→ **About this exercise**: Exactly the lines from the one with "とろみファイン キューピー 300g 介護用" through the end of the records below are needed, minus any pictures.

→ **Data in this exercise**:
------------------------------------

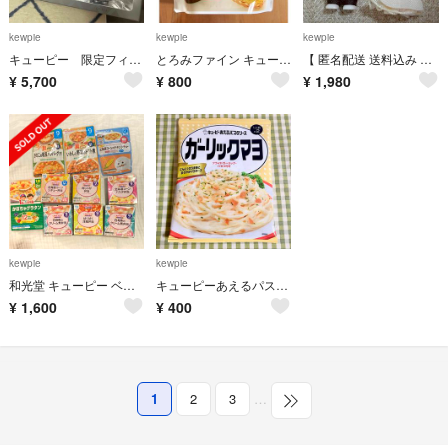
kewpie
kewpie
kewpie
キューピー 限定フィギュア
とろみファイン キューピー 300g 介護用
【 匿名配送 送料込み 】 キューピー ブライダル コスチューム 【２点セット】
¥
5,700
¥
800
¥
1,980
kewpie
kewpie
和光堂 キューピー ベビーフード 離乳食 まとめ売り
キューピーあえるパスタソース ガーリックマヨ
¥
1,600
¥
400
1
2
3
…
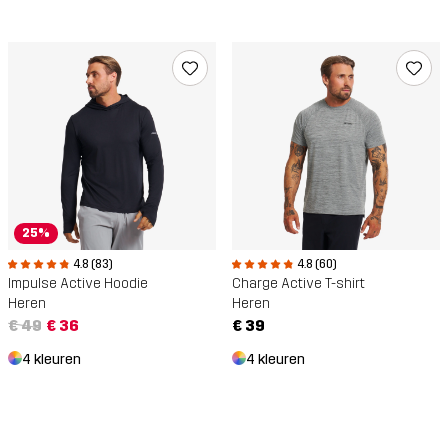
25%
4.8 (83)
4.8 (60)
Impulse Active Hoodie
Charge Active T-shirt
Heren
Heren
€ 49
€ 36
€ 39
4 kleuren
4 kleuren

------------------------------------

→ **Output for this task**:
とろみファイン キューピー 300g 介護用
【 匿名配送 送料込み 】 キューピー ブライダル コスチューム 【２点セット】
¥
5,700
¥
800
¥
1,980
kewpie
kewpie
和光堂 キューピー ベビーフード 離乳食 まとめ売り
キューピーあえるパスタソース ガーリックマヨ
¥
1,600
¥
400
1
2
3
…
25%
4.8 (83)
4.8 (60)
Impulse Active Hoodie
Charge Active T-shirt
Heren
Heren
€ 49
€ 36
€ 39
4 kleuren
4 kleuren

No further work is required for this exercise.